*** Task data ***
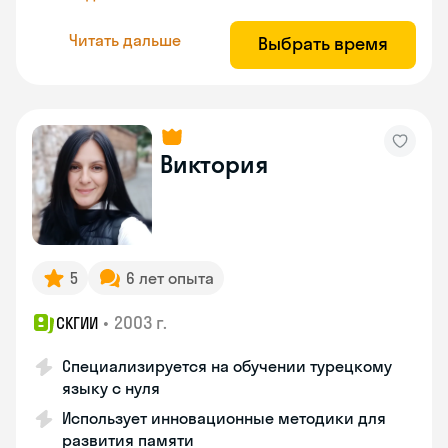
Читать дальше
Выбрать время
Виктория
5
6 лет опыта
•
2003 г.
СКГИИ
Специализируется на обучении турецкому
языку с нуля
Использует инновационные методики для
развития памяти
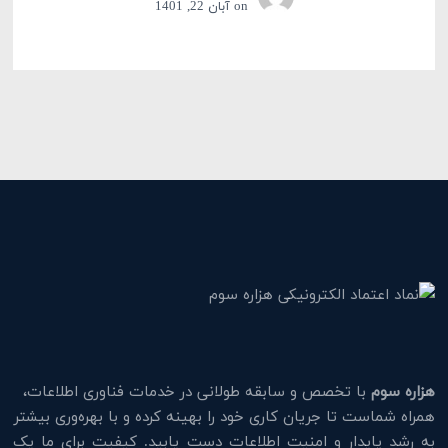
on
آبان 22, 1401
هزاره سوم
با تخصص و سابقه طولانی در خدمات فناوری اطلاعات،
همراه شماست تا جریان کاری خود را بهینه کرده و با بهره‌وری بیشتر
به رشد پایدار و امنیت اطلاعات دست یابید. کیفیت برای ما یک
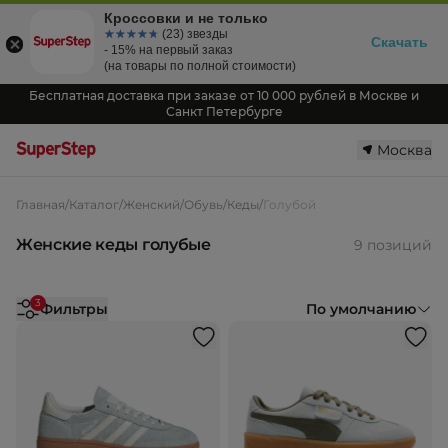
Кроссовки и не только
☆☆☆☆☆
★★★★★
(23) звезды
Скачать
- 15% на первый заказ
(на товары по полной стоимости)
Бесплатная доставка при заказе от 10 000 рублей в Москве и
Санкт Петербурге
Москва
Главная
/
Каталог
/
Женский
/
Обувь
/
Кеды
/
Голубой
Женские кеды голубые
9 позиций
3
Фильтры
По умолчанию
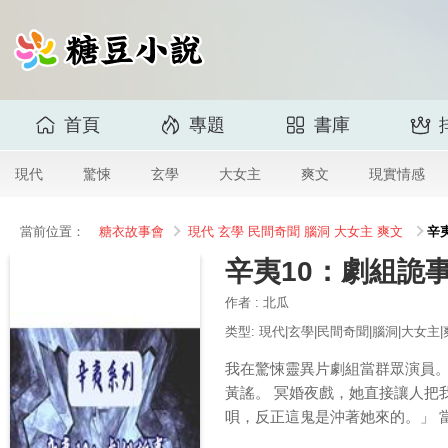
首頁
專題
書庫
現代
驚悚
玄學
大女主
爽文
現實情感
當前位置：
糖衣故事會
現代
玄學
民間奇聞
腦洞
大女主
爽文
辛
辛夷10：劇組詭
作者 : 北瓜
类型: 現代|玄學|民間奇聞|腦洞|大女主
我在驚悚靈異片劇組當群眾演員。
黃謠。 冥婚夜戲，她直接讓人把
唄，反正這鬼是沖著她來的。」 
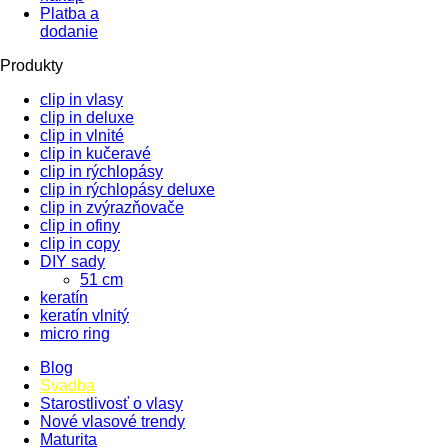
Platba a
dodanie
Produkty
clip in vlasy
clip in deluxe
clip in vlnité
clip in kučeravé
clip in rýchlopásy
clip in rýchlopásy deluxe
clip in zvýrazňovače
clip in ofiny
clip in copy
DIY sady
51 cm
keratín
keratín vlnitý
micro ring
Blog
Svadba
Starostlivosť o vlasy
Nové vlasové trendy
Maturita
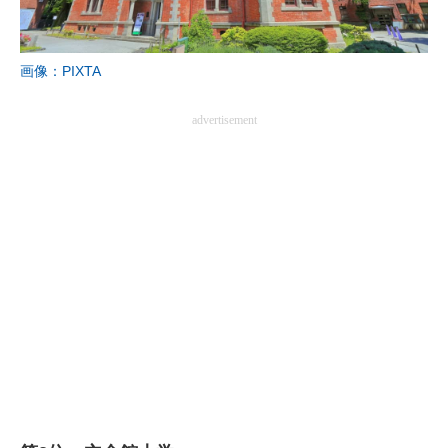
画像：PIXTA
advertisement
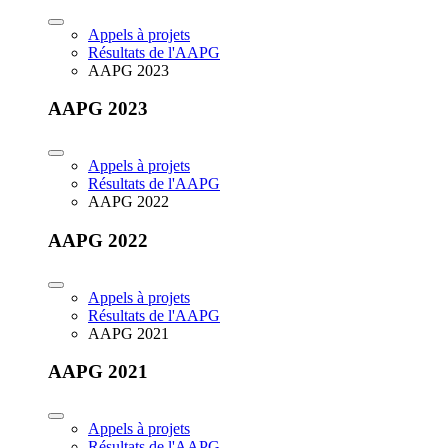
Appels à projets
Résultats de l'AAPG
AAPG 2023
AAPG 2023
Appels à projets
Résultats de l'AAPG
AAPG 2022
AAPG 2022
Appels à projets
Résultats de l'AAPG
AAPG 2021
AAPG 2021
Appels à projets
Résultats de l'AAPG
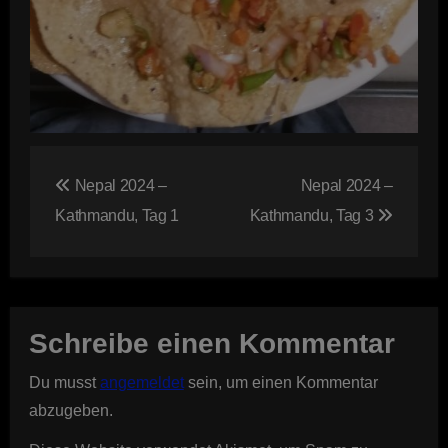
Beitragsnavigation
Nepal 2024 –
Nepal 2024 –
Kathmandu, Tag 1
Kathmandu, Tag 3
Schreibe einen Kommentar
Du musst
angemeldet
sein, um einen Kommentar
abzugeben.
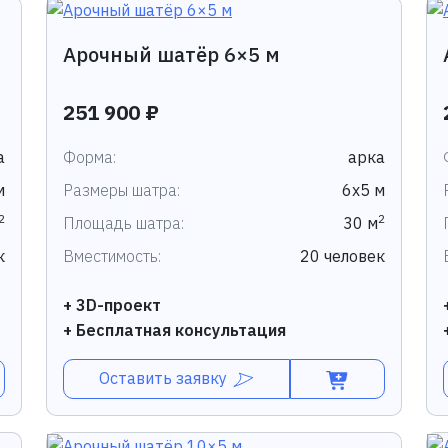
Арочный шатёр 6×5 м
251 900 ₽
а
Форма:
арка
м
Размеры шатра:
6х5 м
2
2
Площадь шатра:
30 м
к
Вместимость:
20 человек
+ 3D-проект
+ Бесплатная консультация
Оставить заявку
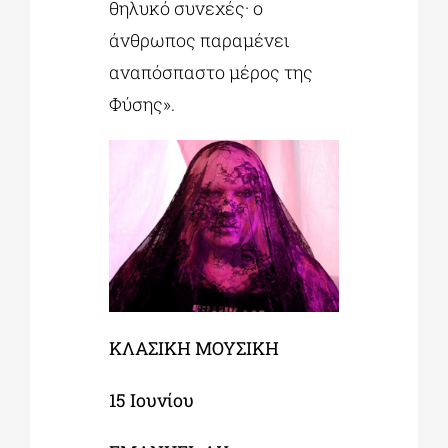
θηλυκό συνεχές· ο
άνθρωπος παραμένει
αναπόσπαστο μέρος της
Φύσης».
ΚΛΑΣΙΚΗ ΜΟΥΣΙΚΗ
15 Ιουνίου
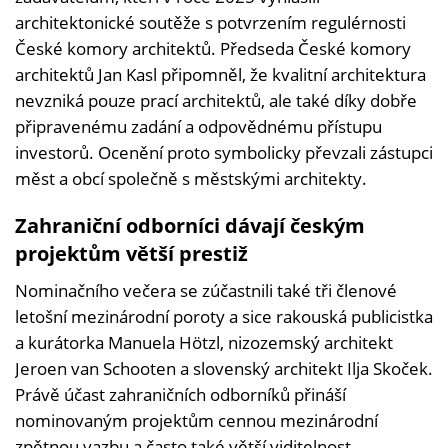
architektonické soutěže s potvrzením regulérnosti
České komory architektů. Předseda České komory
architektů Jan Kasl připomněl, že kvalitní architektura
nevzniká pouze prací architektů, ale také díky dobře
připravenému zadání a odpovědnému přístupu
investorů. Ocenění proto symbolicky převzali zástupci
měst a obcí společně s městskými architekty.
Zahraniční odborníci dávají českým
projektům větší prestiž
Nominačního večera se zúčastnili také tři členové
letošní mezinárodní poroty a sice rakouská publicistka
a kurátorka Manuela Hötzl, nizozemský architekt
Jeroen van Schooten a slovenský architekt Ilja Skoček.
Právě účast zahraničních odborníků přináší
nominovaným projektům cennou mezinárodní
zpětnou vazbu a často také větší viditelnost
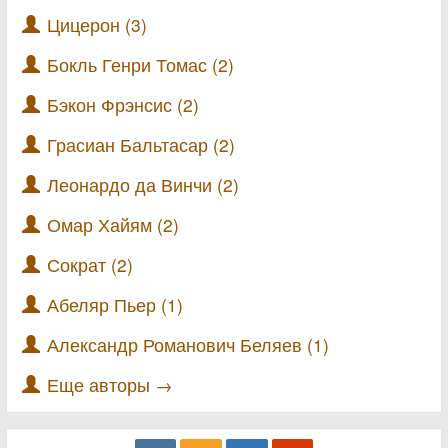
Цицерон (3)
Бокль Генри Томас (2)
Бэкон Фрэнсис (2)
Грасиан Бальтасар (2)
Леонардо да Винчи (2)
Омар Хайям (2)
Сократ (2)
Абеляр Пьер (1)
Александр Романович Беляев (1)
Еще авторы →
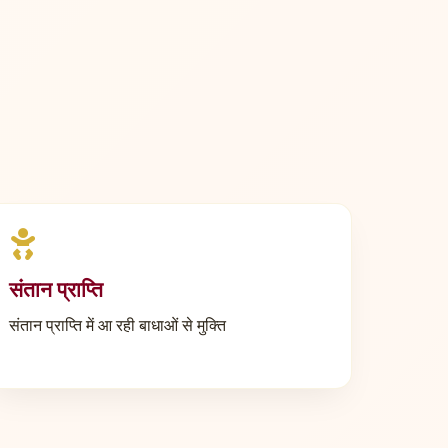
संतान प्राप्ति
संतान प्राप्ति में आ रही बाधाओं से मुक्ति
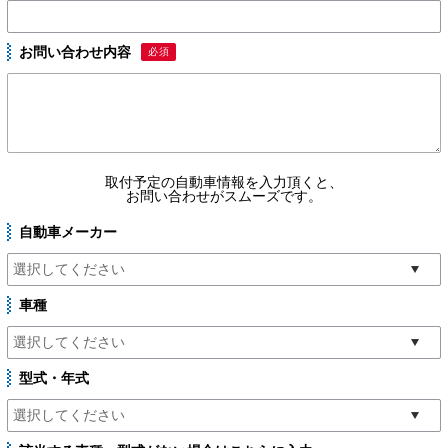
お問い合わせ内容
必須
取付予定の自動車情報を入力頂くと、
お問い合わせがスムーズです。
自動車メーカー
車種
型式・年式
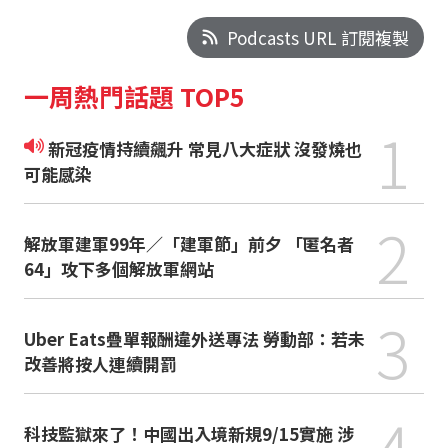
Podcasts URL 訂閱複製
一周熱門話題 TOP5
1
新冠疫情持續飆升 常見八大症狀 沒發燒也
可能感染
2
解放軍建軍99年／「建軍節」前夕 「匿名者
64」攻下多個解放軍網站
3
Uber Eats疊單報酬違外送專法 勞動部：若未
改善將按人連續開罰
4
科技監獄來了！中國出入境新規9/15實施 涉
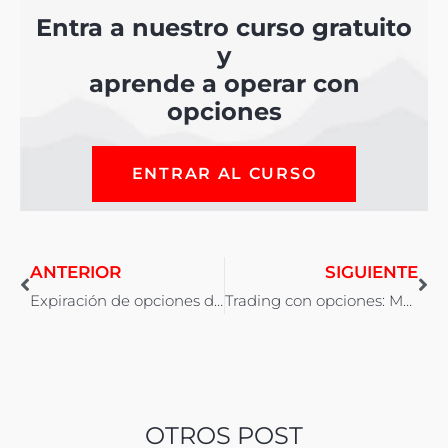
Entra a nuestro curso gratuito
y
aprende a operar con
opciones
ENTRAR AL CURSO
ANTERIOR
SIGUIENTE
Expiración de opciones de marzo: una semana complicada
Trading con opciones: Mantén siempre ordenadas tus prioridades.
OTROS POST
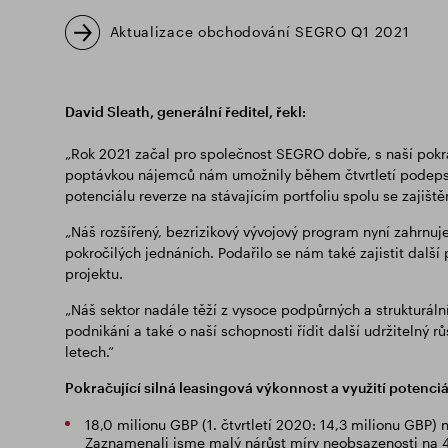
Aktualizace obchodování SEGRO Q1 2021
David Sleath, generální ředitel, řekl:
„Rok 2021 začal pro společnost SEGRO dobře, s naší pokraču
poptávkou nájemců nám umožnily během čtvrtletí podepsat
potenciálu reverze na stávajícím portfoliu spolu se zajiš
„Náš rozšířený, bezrizikový vývojový program nyní zahrnuj
pokročilých jednáních. Podařilo se nám také zajistit dal
projektu.
„Náš sektor nadále těží z vysoce podpůrných a strukturál
podnikání a také o naší schopnosti řídit další udržitelný 
letech.“
Pokračující silná leasingová výkonnost a využití potenciá
18,0 milionu GBP (1. čtvrtletí 2020: 14,3 milionu GBP
Zaznamenali jsme malý nárůst míry neobsazenosti na 4,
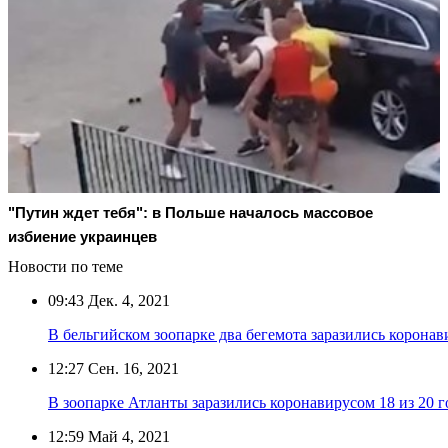
"Путин ждет тебя": в Польше началось массовое
избиение украинцев
Новости по теме
09:43
Дек. 4, 2021
В бельгийском зоопарке два бегемота заразились корона
12:27
Сен. 16, 2021
В зоопарке Атланты заразились коронавирусом 18 из 20 
12:59
Май 4, 2021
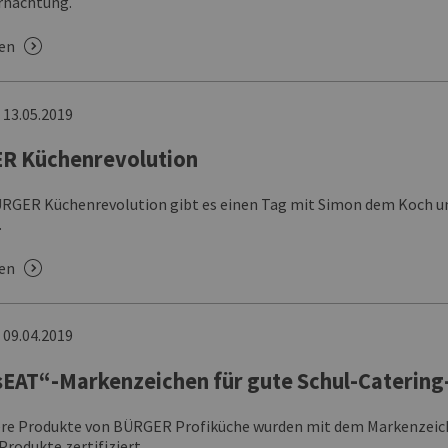
rnachtung.
sen
n
13.05.2019
R Küchenrevolution
ÜRGER Küchenrevolution gibt es einen Tag mit Simon dem Koch un
.
sen
n
09.04.2019
EAT“-Markenzeichen für gute Schul-Caterin
ere Produkte von BÜRGER Profiküche wurden mit dem Markenzeich
Produkte zertifiziert.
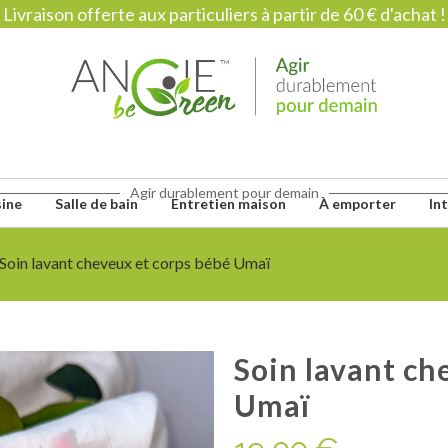
Livraison offerte aux particuliers à partir de 60 € d'achat !
Agir durablement pour demain
sine
Salle de bain
Entretien maison
À emporter
In
Soin lavant cheveux et corps bébé Umaï
Soin lavant ch
Umaï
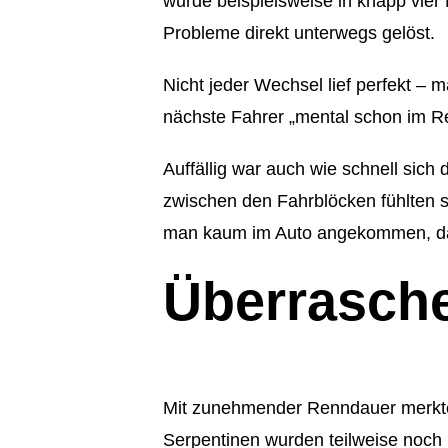
wurde beispielsweise in knapp vie
Probleme direkt unterwegs gelöst.
Nicht jeder Wechsel lief perfekt –
nächste Fahrer „mental schon im Re
Auffällig war auch wie schnell sic
zwischen den Fahrblöcken fühlten si
man kaum im Auto angekommen, da 
Überrasche
Mit zunehmender Renndauer merkten 
Serpentinen wurden teilweise noch 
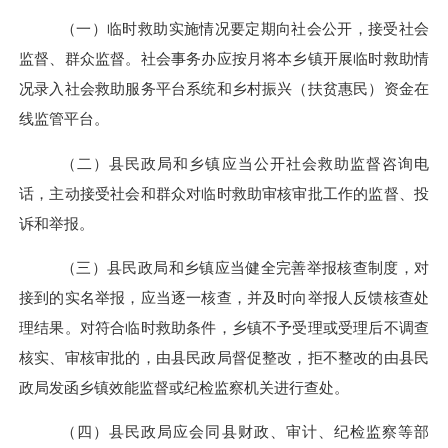
（一）临时救助实施情况要定期向社会公开，接受社会
监督、群众监督。
社会事务办应按月将本乡镇开展临时救助情
况录入社会救助服务平台系统和乡村振兴（扶贫惠民）资金在
线监管平台。
（二）县民政局和乡镇应当公开社会救助监督咨询电
话，主动接受社会和群众对临时救助审核审批工作的监督、投
诉和举报。
（三）县民政局和乡镇应当健全完善举报核查制度，对
接到的实名举报，应当逐一核查，并及时向举报人反馈核查处
理结果。对符合临时救助条件，乡镇不予受理或受理后不调查
核实、审核审批的，由县民政局督促整改，拒不整改的由县民
政局发函乡镇效能监督或纪检监察机关进行查处。
（四）县民政局应会同县财政、审计、纪检监察等部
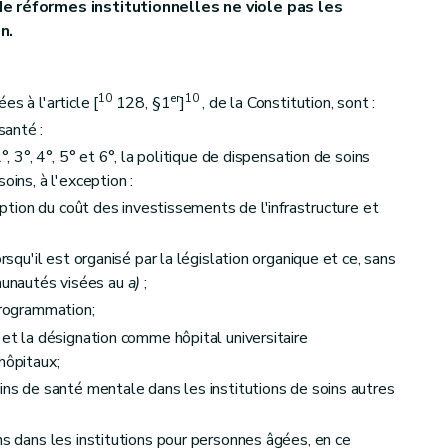
de réformes institutionnelles ne viole pas les
n.
10
er
10
s à l'article [
128, §1
]
, de la Constitution, sont :
santé :
°, 3°, 4°, 5° et 6°, la politique de dispensation de soins
oins, à l'exception :
es
eption du coût des investissements de l'infrastructure et
squ'il est organisé par la législation organique et ce, sans
unautés visées au
a)
;
programmation;
et la désignation comme hôpital universitaire
en vigueur des décrets
hôpitaux;
ins de santé mentale dans les institutions de soins autres
ns dans les institutions pour personnes âgées, en ce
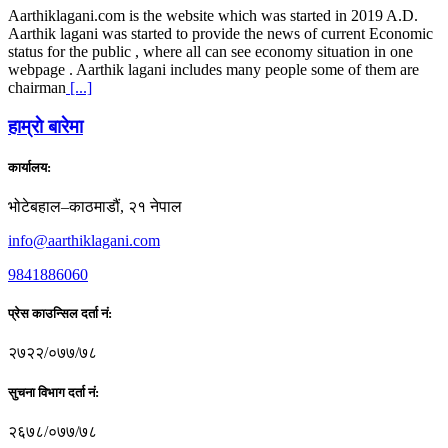
Aarthiklagani.com is the website which was started in 2019 A.D.
Aarthik lagani was started to provide the news of current Economic
status for the public , where all can see economy situation in one
webpage . Aarthik lagani includes many people some of them are
chairman
[...]
हाम्राे बारेमा
कार्यालय:
भोटेबहाल–काठमाडौं, २१ नेपाल
info@aarthiklagani.com
9841886060
प्रेस काउन्सिल दर्ता नं:
२७२२/०७७/७८
सुचना विभाग दर्ता नं:
२६७८/०७७/७८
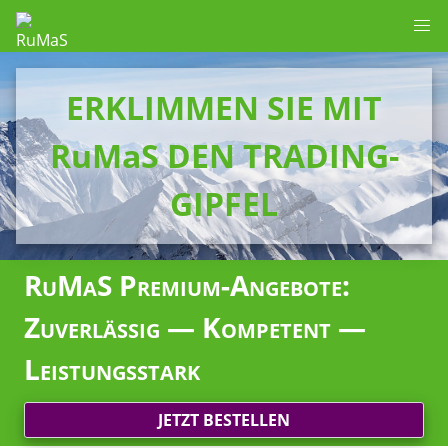
ERKLIMMEN SIE MIT
RuMaS DEN TRADING-
GIPFEL
RuMaS Premium-Angebote:
Zuverlässig — Kompetent —
Leistungsstark
JETZT BESTELLEN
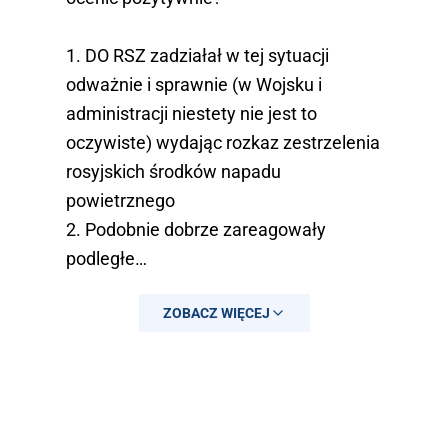
1. DO RSZ zadziałał w tej sytuacji
odważnie i sprawnie (w Wojsku i
administracji niestety nie jest to
oczywiste) wydając rozkaz zestrzelenia
rosyjskich środków napadu
powietrznego
2. ⁠Podobnie dobrze zareagowały
podległe…
— Michał Dworczyk (@michaldworczyk)
ZOBACZ WIĘCEJ
September 10, 2025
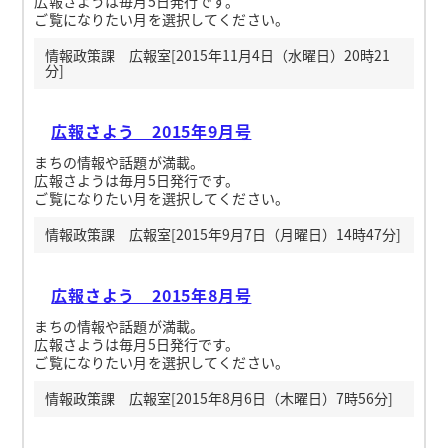
広報さようは毎月5日発行です。
ご覧になりたい月を選択してください。
情報政策課 広報室[2015年11月4日（水曜日）20時21
分]
広報さよう 2015年9月号
まちの情報や話題が満載。
広報さようは毎月5日発行です。
ご覧になりたい月を選択してください。
情報政策課 広報室[2015年9月7日（月曜日）14時47分]
広報さよう 2015年8月号
まちの情報や話題が満載。
広報さようは毎月5日発行です。
ご覧になりたい月を選択してください。
情報政策課 広報室[2015年8月6日（木曜日）7時56分]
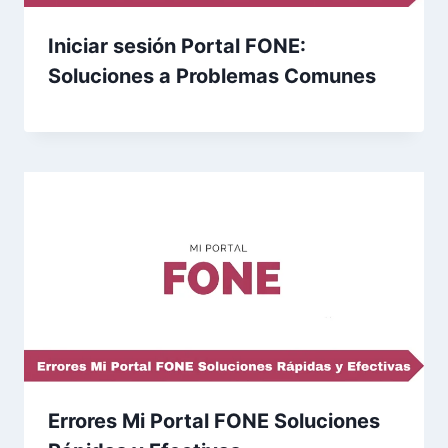
Iniciar sesión Portal FONE:
Soluciones a Problemas Comunes
Errores Mi Portal FONE Soluciones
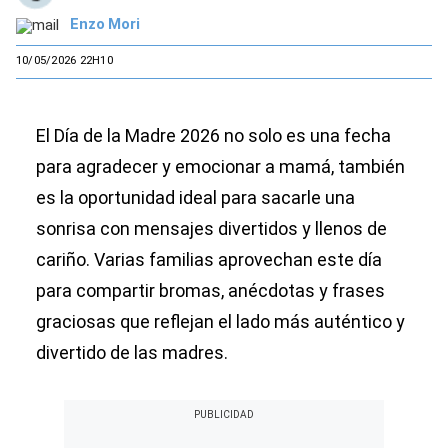
Enzo Mori
10/05/2026 22H10
El Día de la Madre 2026 no solo es una fecha
para agradecer y emocionar a mamá, también
es la oportunidad ideal para sacarle una
sonrisa con mensajes divertidos y llenos de
cariño. Varias familias aprovechan este día
para compartir bromas, anécdotas y frases
graciosas que reflejan el lado más auténtico y
divertido de las madres.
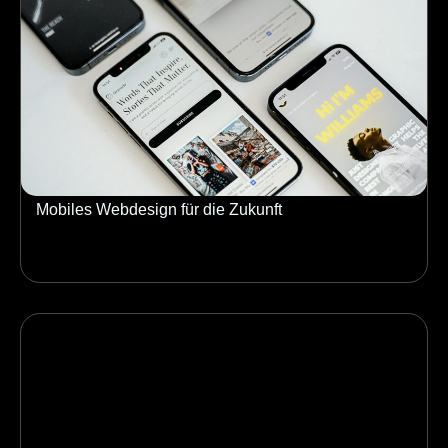
Mobiles Webdesign für die Zukunft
***
To do> The copy starts at the line holding "情報政策課 広報室[2015年11月4日（水曜日）20時21" and ends at the last line of the records above. Transcribe those lines exactly, pictures excluded.

Task solution>
情報政策課 広報室[2015年11月4日（水曜日）20時21
分]
広報さよう 2015年9月号
まちの情報や話題が満載。
広報さようは毎月5日発行です。
ご覧になりたい月を選択してください。
情報政策課 広報室[2015年9月7日（月曜日）14時47分]
広報さよう 2015年8月号
まちの情報や話題が満載。
広報さようは毎月5日発行です。
ご覧になりたい月を選択してください。
情報政策課 広報室[2015年8月6日（木曜日）7時56分]
Iniciar sesión Portal FONE:
Soluciones a Problemas Comunes
Errores Mi Portal FONE Soluciones
Enzo Mori
10/05/2026 22H10
El Día de la Madre 2026 no solo es una fecha
para agradecer y emocionar a mamá, también
es la oportunidad ideal para sacarle una
sonrisa con mensajes divertidos y llenos de
cariño. Varias familias aprovechan este día
para compartir bromas, anécdotas y frases
graciosas que reflejan el lado más auténtico y
divertido de las madres.
Mobiles Webdesign für die Zukunft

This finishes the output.